Disease outbreaks and innovation in the vaccine sector are increasing demand for flexible modular manufacturing technologies, according to bioindustry experts. Methods used to make therapeutic proteins and monoclonal antibody-based medicines have evolved over the past forty years.

Standardized manufacturing techniques have allowed firms to increase yields and shorten timelines.
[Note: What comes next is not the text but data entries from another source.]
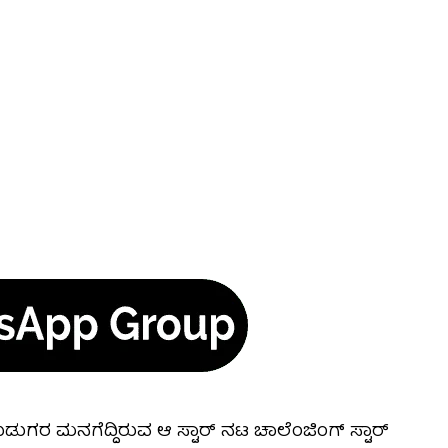
ಹುಡುಗರ ಮನಗೆದ್ದಿರುವ ಆ ಸ್ಟಾರ್ ನಟ ಚಾಲೆಂಜಿಂಗ್ ಸ್ಟಾರ್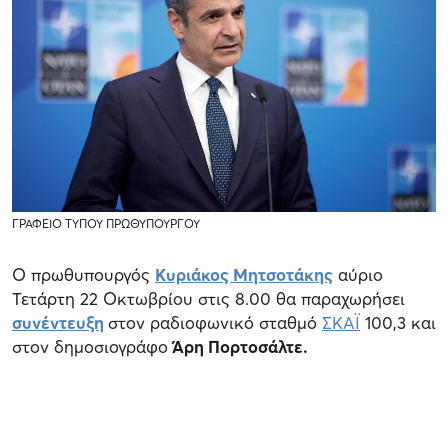
ΓΡΑΦΕΙΟ ΤΥΠΟΥ ΠΡΩΘΥΠΟΥΡΓΟΥ
Ο πρωθυπουργός
Κυριάκος Μητσοτάκης
αύριο
Τετάρτη 22 Οκτωβρίου στις 8.00 θα παραχωρήσει
συνέντευξη
στον ραδιοφωνικό σταθμό
ΣΚΑΪ
100,3 και
στον δημοσιογράφο
Άρη Πορτοσάλτε.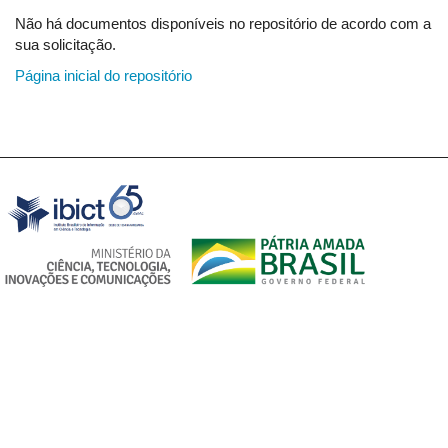
Não há documentos disponíveis no repositório de acordo com a
sua solicitação.
Página inicial do repositório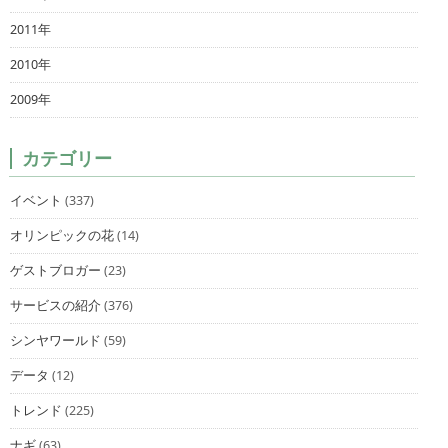
2011年
2010年
2009年
カテゴリー
イベント
(337)
オリンピックの花
(14)
ゲストブロガー
(23)
サービスの紹介
(376)
シンヤワールド
(59)
データ
(12)
トレンド
(225)
ナギ
(63)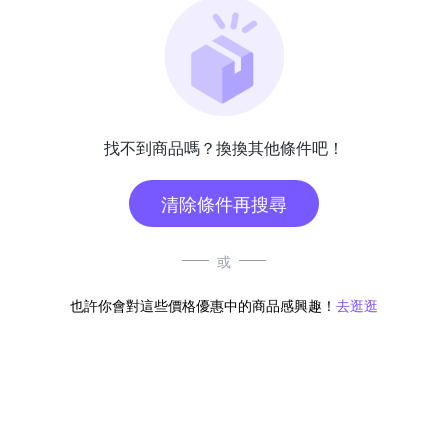
找不到商品嗎？換換其他條件吧！
清除條件再搜尋
或
也許你會對這些價格優惠中的商品感興趣！
去逛逛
Likewise, flexible single-use and modular production systems have helped manufacturers reduce costs.

By contrast, vaccine production methods have changed little over the period, according to Robin Shattock, PhD, head of mucosal infection and immunity in the department of medicine at Imperial College London, who pointed out that the economies of scale required are part of the problem. “Many traditional vaccine processes, like formation, viral vectors, recombinant proteins, are based on large-scale production and by their nature are not amenable to modulation,” he explained.

Vaccine innovation

But vaccine makers are beginning to modernize their production methods, continued Shattock, citing the increased availability of single-use technologies as a key facilitator. “The advent of disposable technology is increasing the flexibility to manufacture different [vaccine] products within the same unit.”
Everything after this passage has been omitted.